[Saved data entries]
+++++
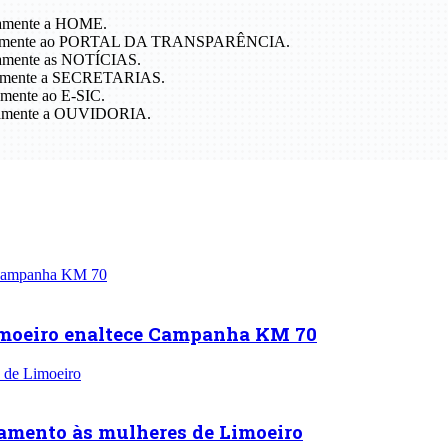
etamente a HOME.
diretamente ao PORTAL DA TRANSPARÊNCIA.
etamente as NOTÍCIAS.
retamente a SECRETARIAS.
tamente ao E-SIC.
retamente a OUVIDORIA.
imoeiro enaltece Campanha KM 70
mento às mulheres de Limoeiro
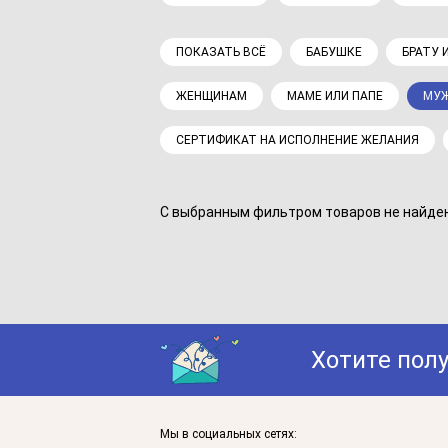
ПОКАЗАТЬ ВСЁ
БАБУШКЕ
БРАТУ 
ЖЕНЩИНАМ
МАМЕ ИЛИ ПАПЕ
МУ
СЕРТИФИКАТ НА ИСПОЛНЕНИЕ ЖЕЛАНИЯ
С выбранным фильтром товаров не найдено
Хотите пол
Мы в социальных сетях:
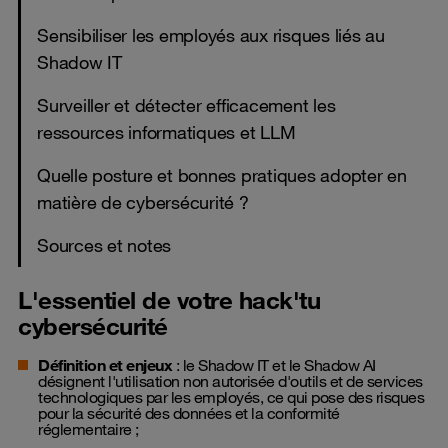
Sensibiliser les employés aux risques liés au
Shadow IT
Surveiller et détecter efficacement les
ressources informatiques et LLM
Quelle posture et bonnes pratiques adopter en
matière de cybersécurité ?
Sources et notes
L'essentiel de votre hack'tu
cybersécurité
Définition et enjeux
: le Shadow IT et le Shadow AI
désignent l'utilisation non autorisée d'outils et de services
technologiques par les employés, ce qui pose des risques
pour la sécurité des données et la conformité
réglementaire ;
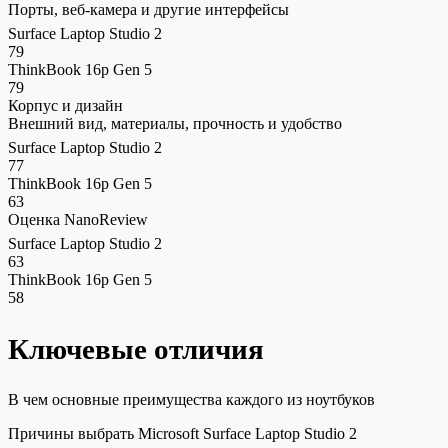
Порты, веб-камера и другие интерфейсы
Surface Laptop Studio 2
79
ThinkBook 16p Gen 5
79
Корпус и дизайн
Внешний вид, материалы, прочность и удобство
Surface Laptop Studio 2
77
ThinkBook 16p Gen 5
63
Оценка NanoReview
Surface Laptop Studio 2
63
ThinkBook 16p Gen 5
58
Ключевые отличия
В чем основные преимущества каждого из ноутбуков
Причины выбрать Microsoft Surface Laptop Studio 2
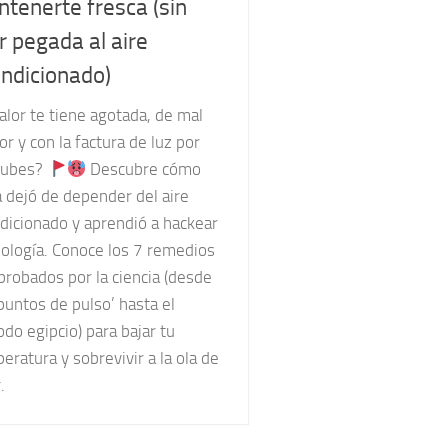
tenerte fresca (sin
ir pegada al aire
ndicionado)
calor te tiene agotada, de mal
r y con la factura de luz por
nubes?
Descubre cómo
a dejó de depender del aire
dicionado y aprendió a hackear
iología. Conoce los 7 remedios
robados por la ciencia (desde
‘puntos de pulso’ hasta el
do egipcio) para bajar tu
eratura y sobrevivir a la ola de
.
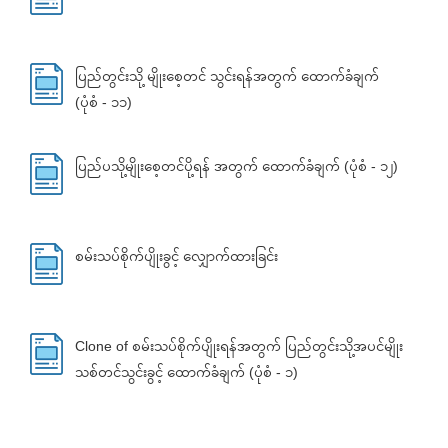
ပြည်တွင်းသို့ မျိုးစေ့တင် သွင်းရန်အတွက် ထောက်ခံချက်
(ပုံစံ - ၁၁)
ပြည်ပသို့မျိုးစေ့တင်ပို့ရန် အတွက် ထောက်ခံချက် (ပုံစံ - ၁၂)
စမ်းသပ်စိုက်ပျိုးခွင့် လျှောက်ထားခြင်း
Clone of စမ်းသပ်စိုက်ပျိုးရန်အတွက် ပြည်တွင်းသို့အပင်မျိုး
သစ်တင်သွင်းခွင့် ထောက်ခံချက် (ပုံစံ - ၁)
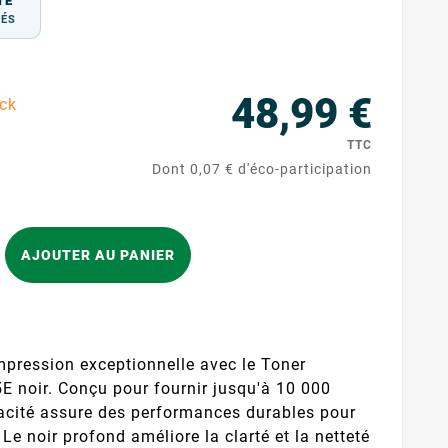
TÉ
TÉS
48,99 €
ock
TTC
Dont 0,07 € d'éco-participation
AJOUTER AU PANIER
mpression exceptionnelle avec le Toner
noir. Conçu pour fournir jusqu'à 10 000
acité assure des performances durables pour
Le noir profond améliore la clarté et la netteté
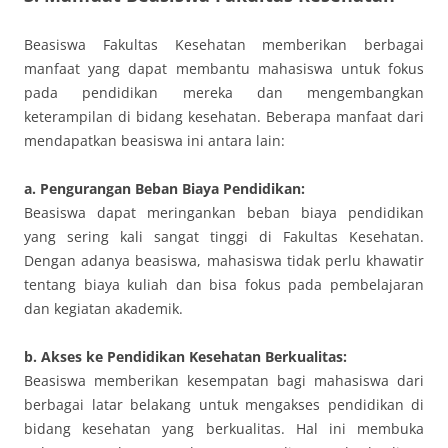
Beasiswa Fakultas Kesehatan memberikan berbagai
manfaat yang dapat membantu mahasiswa untuk fokus
pada pendidikan mereka dan mengembangkan
keterampilan di bidang kesehatan. Beberapa manfaat dari
mendapatkan beasiswa ini antara lain:
a. Pengurangan Beban Biaya Pendidikan:
Beasiswa dapat meringankan beban biaya pendidikan
yang sering kali sangat tinggi di Fakultas Kesehatan.
Dengan adanya beasiswa, mahasiswa tidak perlu khawatir
tentang biaya kuliah dan bisa fokus pada pembelajaran
dan kegiatan akademik.
b. Akses ke Pendidikan Kesehatan Berkualitas:
Beasiswa memberikan kesempatan bagi mahasiswa dari
berbagai latar belakang untuk mengakses pendidikan di
bidang kesehatan yang berkualitas. Hal ini membuka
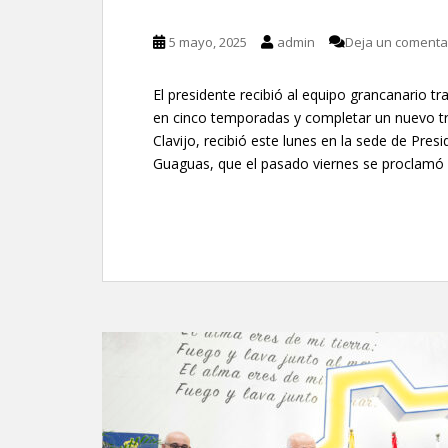
5 mayo, 2025
admin
Deja un comenta
El presidente recibió al equipo grancanario tr
en cinco temporadas y completar un nuevo tri
Clavijo, recibió este lunes en la sede de Pres
Guaguas, que el pasado viernes se proclam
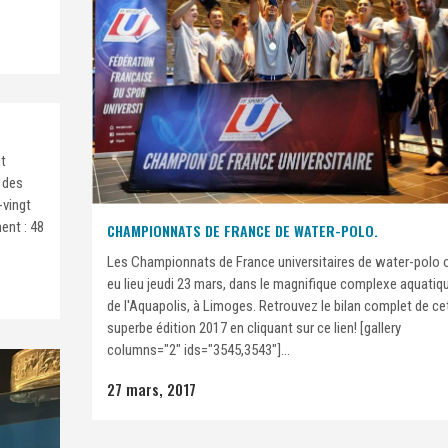
st
 des
-vingt
ent : 48
CHAMPIONNATS DE FRANCE DE WATER-POLO.
Les Championnats de France universitaires de water-polo 
eu lieu jeudi 23 mars, dans le magnifique complexe aquatiq
de l'Aquapolis, à Limoges. Retrouvez le bilan complet de ce
superbe édition 2017 en cliquant sur ce lien! [gallery
columns="2" ids="3545,3543"]...
27 mars, 2017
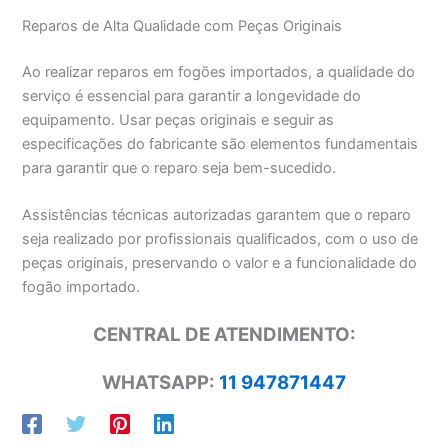
Reparos de Alta Qualidade com Peças Originais
Ao realizar reparos em fogões importados, a qualidade do
serviço é essencial para garantir a longevidade do
equipamento. Usar peças originais e seguir as
especificações do fabricante são elementos fundamentais
para garantir que o reparo seja bem-sucedido.
Assistências técnicas autorizadas garantem que o reparo
seja realizado por profissionais qualificados, com o uso de
peças originais, preservando o valor e a funcionalidade do
fogão importado.
CENTRAL DE ATENDIMENTO:
WHATSAPP:
11 947871447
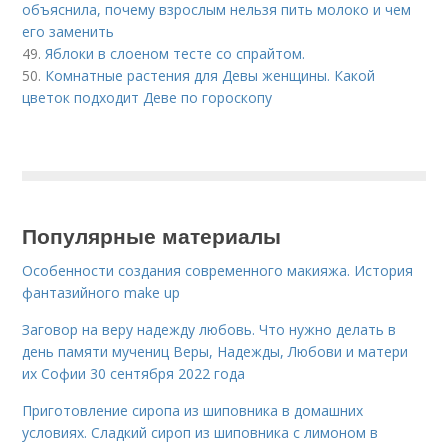
объяснила, почему взрослым нельзя пить молоко и чем
его заменить
49.
Яблоки в слоеном тесте со спрайтом.
50.
Комнатные растения для Девы женщины. Какой
цветок подходит Деве по гороскопу
Популярные материалы
Особенности создания современного макияжа. История
фантазийного make up
Заговор на веру надежду любовь. Что нужно делать в
день памяти мучениц Веры, Надежды, Любови и матери
их Софии 30 сентября 2022 года
Приготовление сиропа из шиповника в домашних
условиях. Сладкий сироп из шиповника с лимоном в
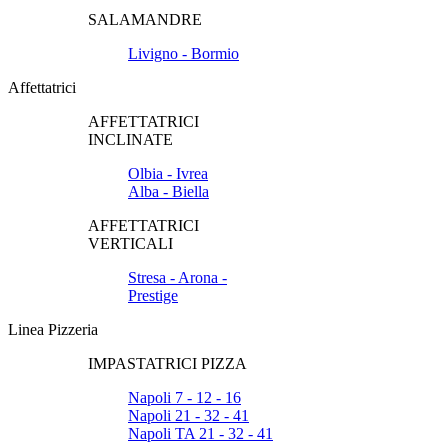
SALAMANDRE
Livigno - Bormio
Affettatrici
AFFETTATRICI
INCLINATE
Olbia - Ivrea
Alba - Biella
AFFETTATRICI
VERTICALI
Stresa - Arona -
Prestige
Linea Pizzeria
IMPASTATRICI PIZZA
Napoli 7 - 12 - 16
Napoli 21 - 32 - 41
Napoli TA 21 - 32 - 41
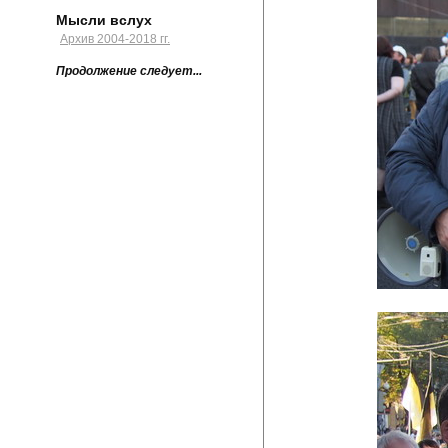
Мысли вслух
Архив 2004-2018 гг.
Продолжение следует...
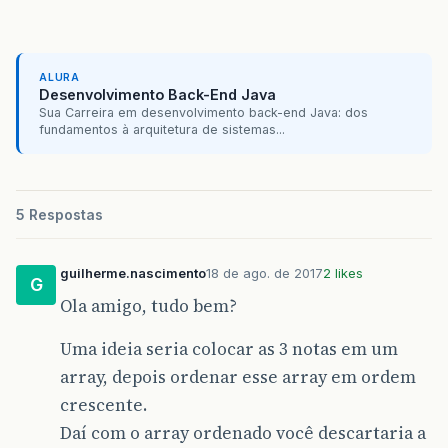
ALURA
Desenvolvimento Back-End Java
Sua Carreira em desenvolvimento back-end Java: dos
fundamentos à arquitetura de sistemas...
5 Respostas
guilherme.nascimento
18 de ago. de 2017
2 likes
G
Ola amigo, tudo bem?
Uma ideia seria colocar as 3 notas em um
array, depois ordenar esse array em ordem
crescente.
Daí com o array ordenado você descartaria a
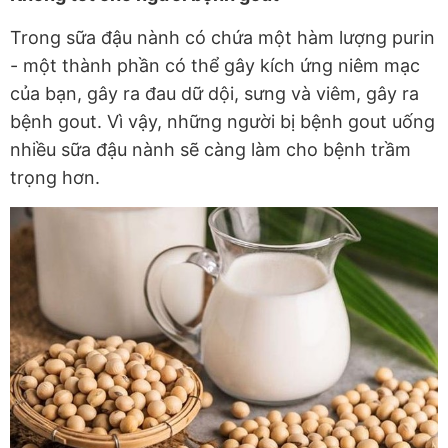
Trong sữa đậu nành có chứa một hàm lượng purin
- một thành phần có thể gây kích ứng niêm mạc
của bạn, gây ra đau dữ dội, sưng và viêm, gây ra
bệnh gout. Vì vậy, những người bị bệnh gout uống
nhiều sữa đậu nành sẽ càng làm cho bệnh trầm
trọng hơn.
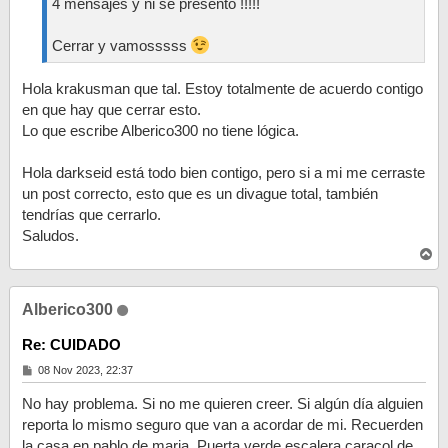
4 mensajes y ni se presentó !!!!!
Cerrar y vamosssss
Hola krakusman que tal. Estoy totalmente de acuerdo contigo
en que hay que cerrar esto.
Lo que escribe Alberico300 no tiene lógica.
Hola darkseid está todo bien contigo, pero si a mi me cerraste
un post correcto, esto que es un divague total, también
tendrías que cerrarlo.
Saludos.
A
r
r
i
Alberico300
b
a
Re: CUIDADO
M
08 Nov 2023, 22:37
e
n
No hay problema. Si no me quieren creer. Si algún día alguien
s
a
reporta lo mismo seguro que van a acordar de mi. Recuerden
j
la casa en pablo de maria. Puerta verde escalera caracol de
e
+++++
● Work instructions
Please transcribe the entries precisely and omit any images they hold.

● Exercise output
etamente a HOME.
diretamente ao PORTAL DA TRANSPARÊNCIA.
etamente as NOTÍCIAS.
retamente a SECRETARIAS.
tamente ao E-SIC.
retamente a OUVIDORIA.
imoeiro enaltece Campanha KM 70
mento às mulheres de Limoeiro
ПОКАЗАТЬ ВСЁ
БАБУШКЕ
БРАТУ 
ЖЕНЩИНАМ
МАМЕ ИЛИ ПАПЕ
МУ
СЕРТИФИКАТ НА ИСПОЛНЕНИЕ ЖЕЛАНИЯ
С выбранным фильтром товаров не найдено
Хотите пол
Мы в социальных сетях:
Sensibiliser les employés aux risques liés au
Shadow IT
Surveiller et détecter efficacement les
ressources informatiques et LLM
Quelle posture et bonnes pratiques adopter en
matière de cybersécurité ?
Sources et notes
L'essentiel de votre hack'tu
cybersécurité
Définition et enjeux
: le Shadow IT et le Shadow AI
désignent l'utilisation non autorisée d'outils et de services
technologiques par les employés, ce qui pose des risques
pour la sécurité des données et la conformité
réglementaire ;
Порты, веб-камера и другие интерфейсы
Surface Laptop Studio 2
79
ThinkBook 16p Gen 5
79
Корпус и дизайн
Внешний вид, материалы, прочность и удобство
Surface Laptop Studio 2
77
ThinkBook 16p Gen 5
63
Оценка NanoReview
Surface Laptop Studio 2
63
ThinkBook 16p Gen 5
58
Ключевые отличия
В чем основные преимущества каждого из ноутбуков
Причины выбрать Microsoft Surface Laptop Studio 2
tenerte fresca (sin
ir pegada al aire
ndicionado)
calor te tiene agotada, de mal
r y con la factura de luz por
nubes?
Descubre cómo
a dejó de depender del aire
dicionado y aprendió a hackear
iología. Conoce los 7 remedios
robados por la ciencia (desde
‘puntos de pulso’ hasta el
do egipcio) para bajar tu
eratura y sobrevivir a la ola de
.
ပြည်တွင်းသို့ မျိုးစေ့တင် သွင်းရန်အတွက် ထောက်ခံချက်
(ပုံစံ - ၁၁)
ပြည်ပသို့မျိုးစေ့တင်ပို့ရန် အတွက် ထောက်ခံချက် (ပုံစံ - ၁၂)
စမ်းသပ်စိုက်ပျိုးခွင့် လျှောက်ထားခြင်း
Clone of စမ်းသပ်စိုက်ပျိုးရန်အတွက် ပြည်တွင်းသို့အပင်မျိုး
သစ်တင်သွင်းခွင့် ထောက်ခံချက် (ပုံစံ - ၁)
TÉ
TÉS
48,99 €
ock
TTC
Dont 0,07 € d'éco-participation
AJOUTER AU PANIER
mpression exceptionnelle avec le Toner
noir. Conçu pour fournir jusqu'à 10 000
acité assure des performances durables pour
Le noir profond améliore la clarté et la netteté
Beasiswa Fakultas Kesehatan memberikan berbagai
manfaat yang dapat membantu mahasiswa untuk fokus
pada pendidikan mereka dan mengembangkan
keterampilan di bidang kesehatan. Beberapa manfaat dari
mendapatkan beasiswa ini antara lain:
a. Pengurangan Beban Biaya Pendidikan:
Beasiswa dapat meringankan beban biaya pendidikan
yang sering kali sangat tinggi di Fakultas Kesehatan.
Dengan adanya beasiswa, mahasiswa tidak perlu khawatir
tentang biaya kuliah dan bisa fokus pada pembelajaran
dan kegiatan akademik.
b. Akses ke Pendidikan Kesehatan Berkualitas:
Beasiswa memberikan kesempatan bagi mahasiswa dari
berbagai latar belakang untuk mengakses pendidikan di
bidang kesehatan yang berkualitas. Hal ini membuka
5 mayo, 2025
admin
Deja un comenta
El presidente recibió al equipo grancanario tr
en cinco temporadas y completar un nuevo tri
Clavijo, recibió este lunes en la sede de Pres
Guaguas, que el pasado viernes se proclam
st
 des
-vingt
ent : 48
CHAMPIONNATS DE FRANCE DE WATER-POLO.
Les Championnats de France universitaires de water-polo 
eu lieu jeudi 23 mars, dans le magnifique complexe aquatiq
de l'Aquapolis, à Limoges. Retrouvez le bilan complet de ce
superbe édition 2017 en cliquant sur ce lien! [gallery
columns="2" ids="3545,3543"]...
27 mars, 2017
Reparos de Alta Qualidade com Peças Originais
Ao realizar reparos em fogões importados, a qualidade do
serviço é essencial para garantir a longevidade do
equipamento. Usar peças originais e seguir as
especificações do fabricante são elementos fundamentais
para garantir que o reparo seja bem-sucedido.
Assistências técnicas autorizadas garantem que o reparo
seja realizado por profissionais qualificados, com o uso de
peças originais, preservando o valor e a funcionalidade do
fogão importado.
CENTRAL DE ATENDIMENTO:
WHATSAPP:
11 947871447
объяснила, почему взрослым нельзя пить молоко и чем
его заменить
49.
Яблоки в слоеном тесте со спрайтом.
50.
Комнатные растения для Девы женщины. Какой
цветок подходит Деве по гороскопу
Популярные материалы
Особенности создания современного макияжа. История
фантазийного make up
Заговор на веру надежду любовь. Что нужно делать в
день памяти мучениц Веры, Надежды, Любови и матери
их Софии 30 сентября 2022 года
Приготовление сиропа из шиповника в домашних
условиях. Сладкий сироп из шиповника с лимоном в
SALAMANDRE
Livigno - Bormio
Affettatrici
AFFETTATRICI
INCLINATE
Olbia - Ivrea
Alba - Biella
AFFETTATRICI
VERTICALI
Stresa - Arona -
Prestige
Linea Pizzeria
IMPASTATRICI PIZZA
Napoli 7 - 12 - 16
Napoli 21 - 32 - 41
Napoli TA 21 - 32 - 41
Мысли вслух
Архив 2004-2018 гг.
Продолжение следует...
ALURA
Desenvolvimento Back-End Java
Sua Carreira em desenvolvimento back-end Java: dos
fundamentos à arquitetura de sistemas...
5 Respostas
guilherme.nascimento
18 de ago. de 2017
2 likes
G
Ola amigo, tudo bem?
Uma ideia seria colocar as 3 notas em um
array, depois ordenar esse array em ordem
crescente.
Daí com o array ordenado você descartaria a
Trong sữa đậu nành có chứa một hàm lượng purin
- một thành phần có thể gây kích ứng niêm mạc
của bạn, gây ra đau dữ dội, sưng và viêm, gây ra
bệnh gout. Vì vậy, những người bị bệnh gout uống
nhiều sữa đậu nành sẽ càng làm cho bệnh trầm
trọng hơn.
4 mensajes y ni se presentó !!!!!
Cerrar y vamosssss
Hola krakusman que tal. Estoy totalmente de acuerdo contigo
en que hay que cerrar esto.
Lo que escribe Alberico300 no tiene lógica.
Hola darkseid está todo bien contigo, pero si a mi me cerraste
un post correcto, esto que es un divague total, también
tendrías que cerrarlo.
Saludos.
A
r
r
i
Alberico300
b
a
Re: CUIDADO
M
08 Nov 2023, 22:37
e
n
No hay problema. Si no me quieren creer. Si algún día alguien
s
a
reporta lo mismo seguro que van a acordar de mi. Recuerden
j
la casa en pablo de maria. Puerta verde escalera caracol de
e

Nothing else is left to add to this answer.